The average shear strength of the PAS bondlines at room temperature was measured to be 43.67 ± 4.89 MPa and the maximum shear strength could reach up to 47.62 MPa after reflow at 260 °C for 10 min, which satisfied the requirement of MIL-STD-883H method 2019.8. In contrast, it took at least 60 min to form an Ag-Sn TLP bondline by consuming the Sn interlayer with a thickness of 20 μm, and the average shear strength of the Ag-Sn TLP bondlines was measured to be 31.47 ± 3.11 MPa. To characterize the interconnection performance at high temperatures, the prepared PAS bondlines were subjected to shear testing at 300 °C and the average shear strength of the bondlines was determined to be 20.13 ± 5.28 MPa, which is sufficiently high for high temperature interconnection.

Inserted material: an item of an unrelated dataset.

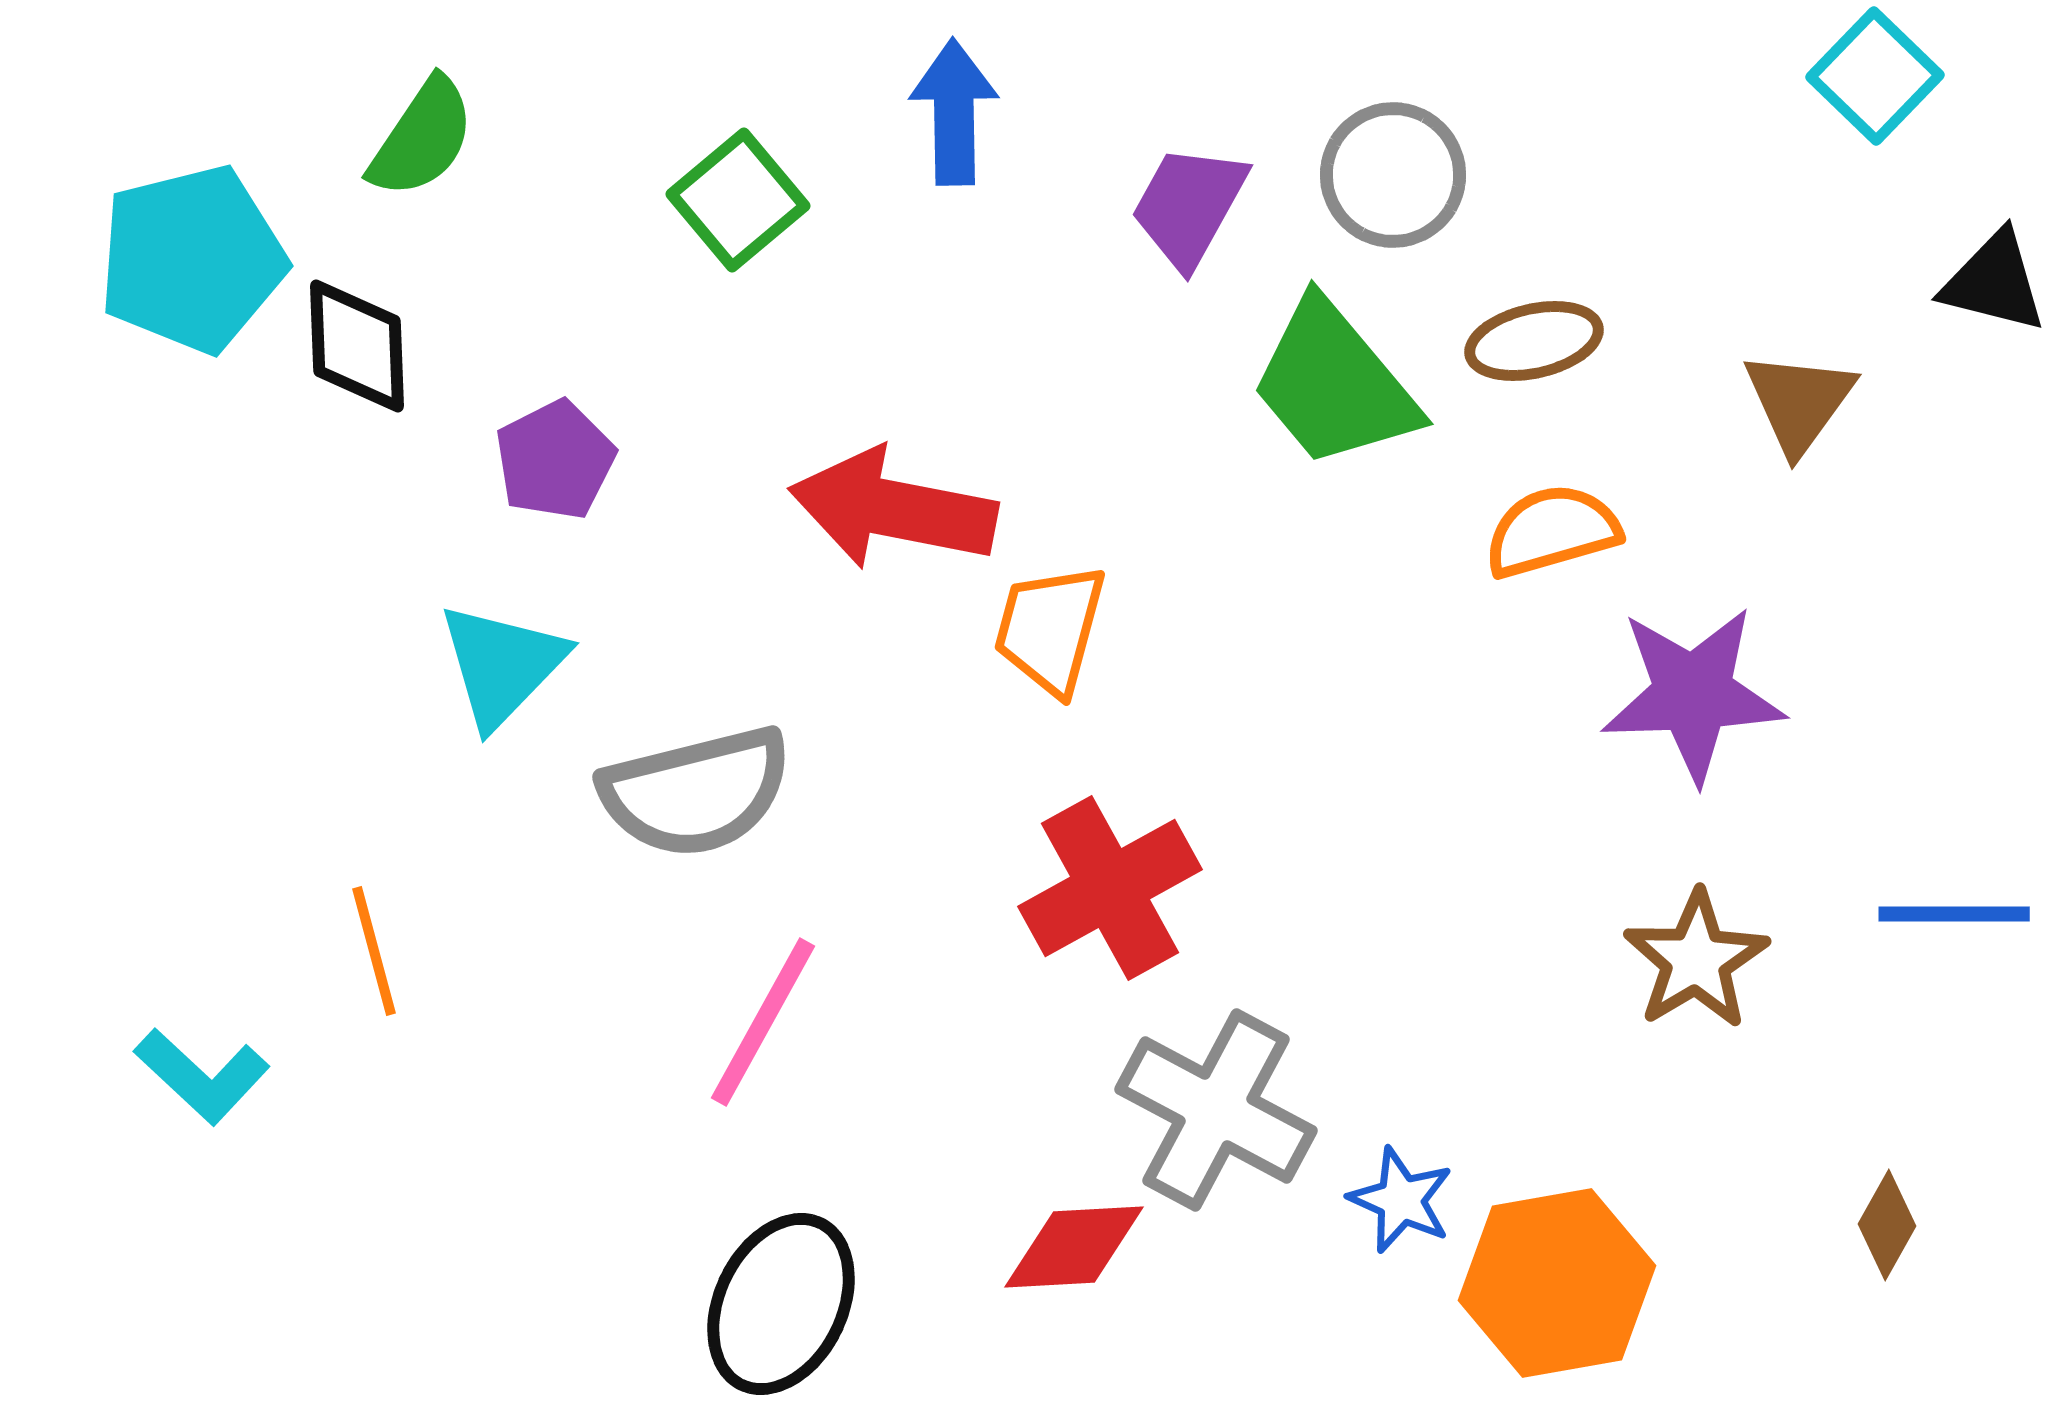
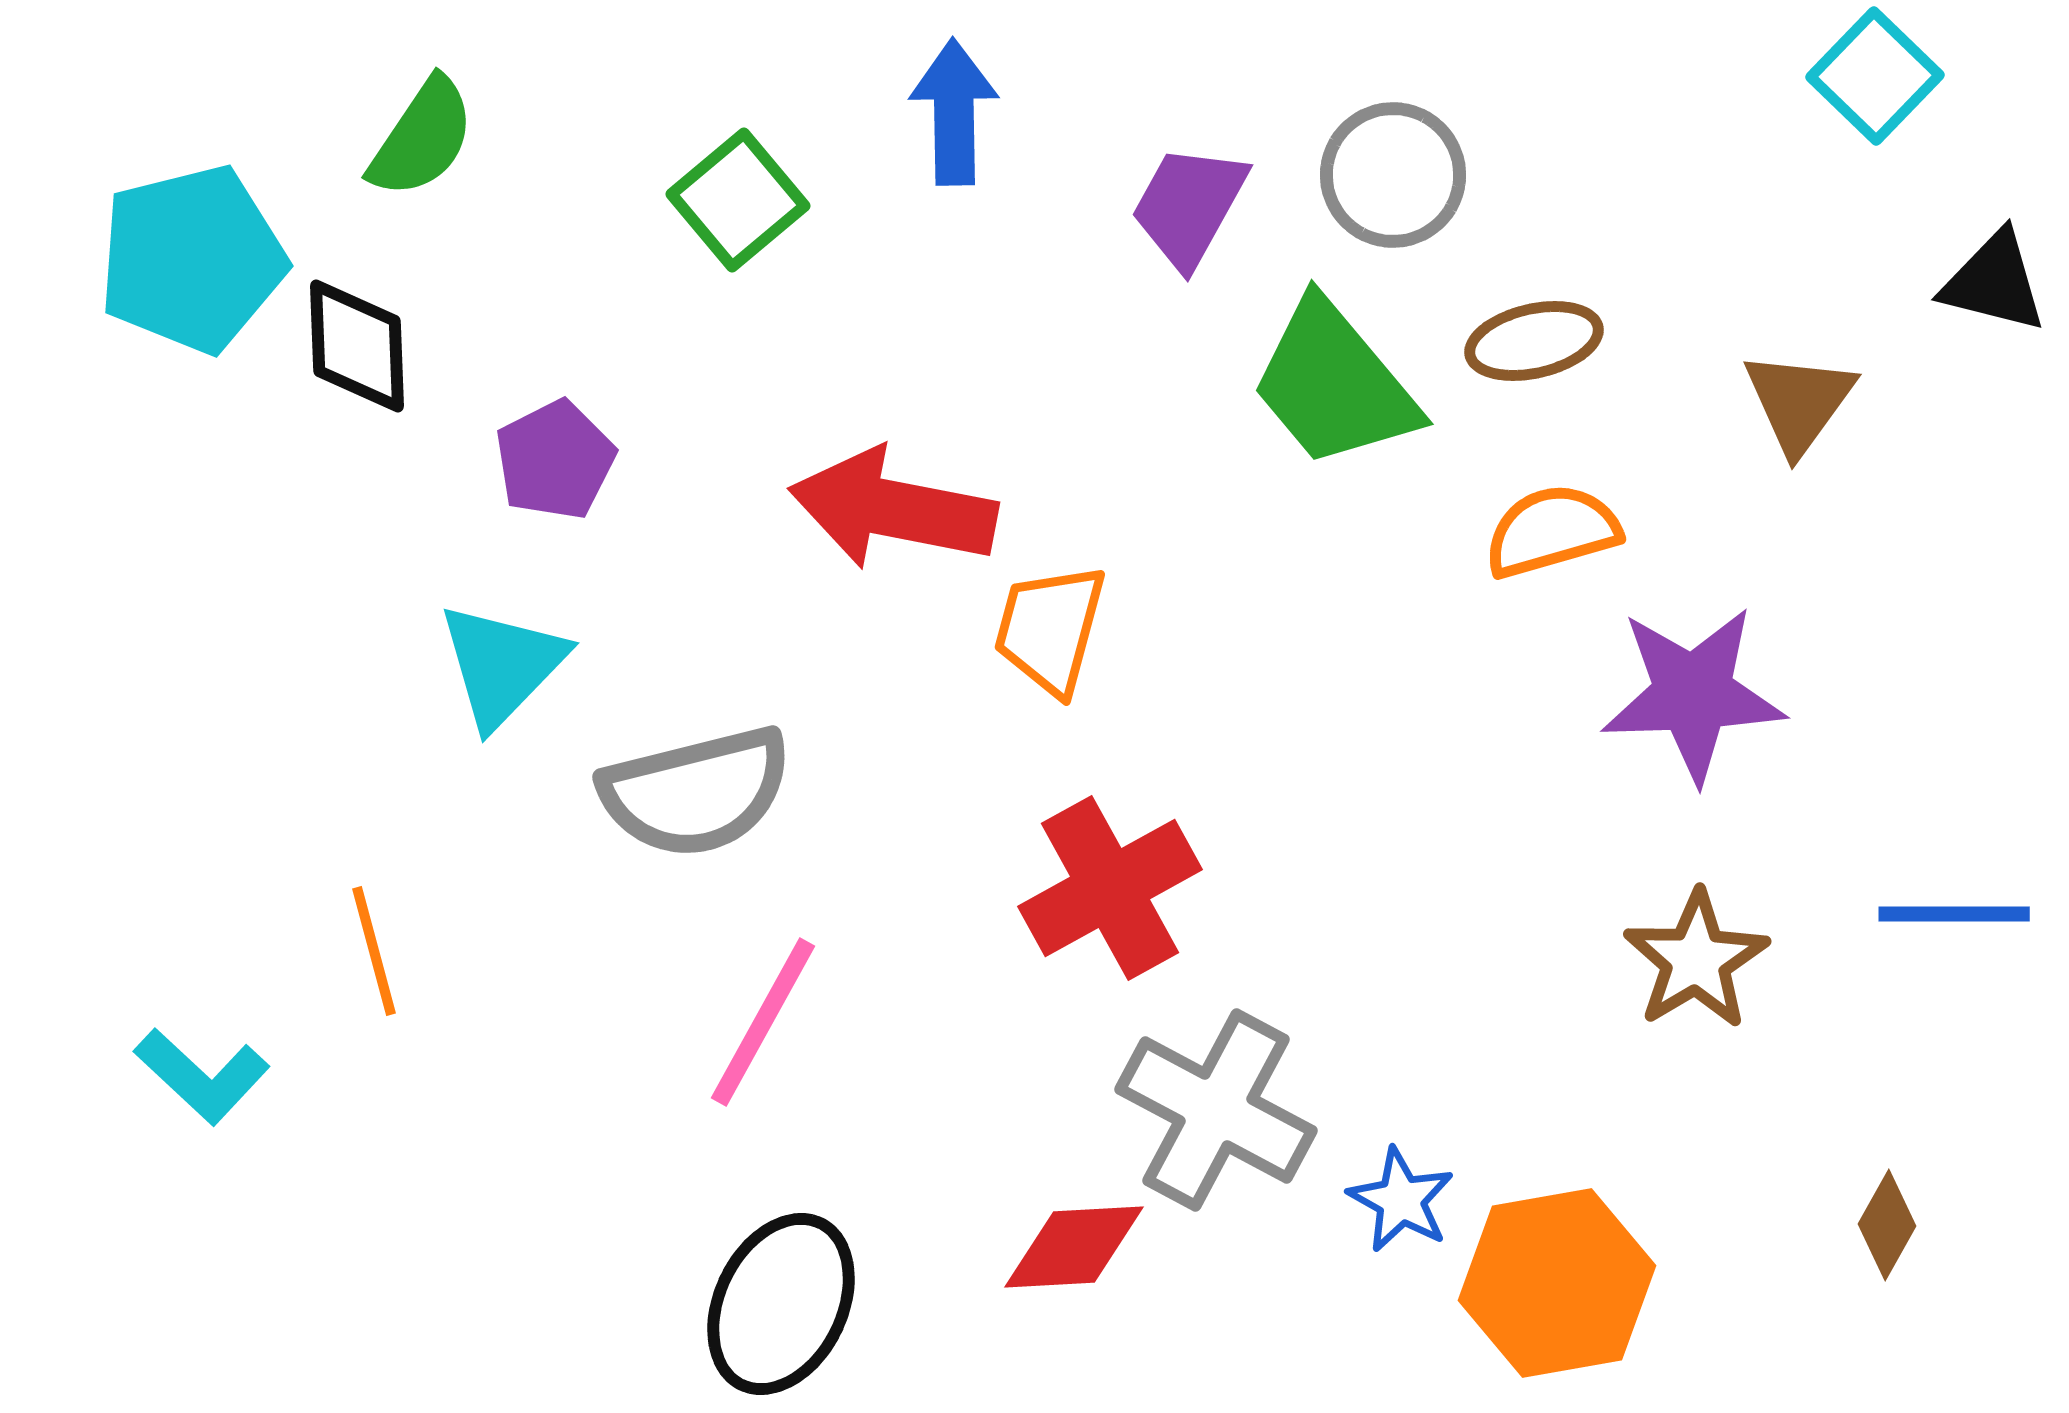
blue star: rotated 5 degrees clockwise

As shown in Fig. 6(a), the typical fracture surfaces reveals the mixed mode of ductile and brittle fracture along Ag and Ag-Sn IMCs in the bondlines. Figure 6(b) shows plastic deformation in the remained Ag with obvious shearing trace. Scallop-like morphology of Ag3Sn and corresponding pits after shear testing were revealed, as shown in Fig. 6(c,d), respectively. Compared with other IMCs, Ag3Sn shows excellent ability to absorb stress with a low Young’s modulus of 78.9 GPa and a low hardness of 3.25 GPa; in fact, Ag3Sn is the most ductile IMCs among the common reaction products in electronic packaging, such as AuSn4, Cu6Sn5, Cu3Sn, and Ni3Sn4[40,41]. In addition, Ag3Sn shows the lowest electrical resistivity among them, which would contribute greatly to the overall electrical performance of the formed bondline[41]. That is to say, the porous Ag sheet infiltrated with Sn-Ag solder can be a promising high temperature die attach material with good thermal and electrical conductivities and mechanical properties.

Figure 6

SEM images of fracture surfaces after shearing test: (b–d) are respectively high magnification images of area A, B, C in (a).

Conclusions

We report a die attach method by infiltrating Sn3.5Ag solder into the porous Ag sheet for high temperature power device packaging. The low-melting-point Sn3.5Ag solder decreased the processing temperature, and facilitated the bonding by wetting and spreading on the surfaces of the porous Ag through the capillary forces. The consumption of low-melting-point Sn was accelerated significantly by providing a large specific surface area for reactions by using the porous Ag sheet. The low-melting-point phases have been consumed to form the high remelting point Ag-Sn IMCs after reflow at 260 °C for 10 min, and then the bondline can withstand the elevated temperatures during high power device service. The average shear strength of bondlines at 300 °C is 20.13 ± 5.28 MPa. The thermal conductivities of PAS bondlines are 71.63 ± 5.38 W·m−1·k−1 and 66.88 ± 5.91 W·m−1·k−1 at the temperatures of 30 °C and 300 °C, respectively. The average resistivity of the bondlines is 4.38 ± 0.06 μΩ·cm. The Ag networks that remained in the bondlines after reflow increased the thermal conductivity and decreased the electrical resistivity, which would contribute greatly to the heat dissipation and electrical signal transmission in power devices. PAS bondlines with good thermal, electrical and mechanical properties provide a potential solution for die attachment in high power devices.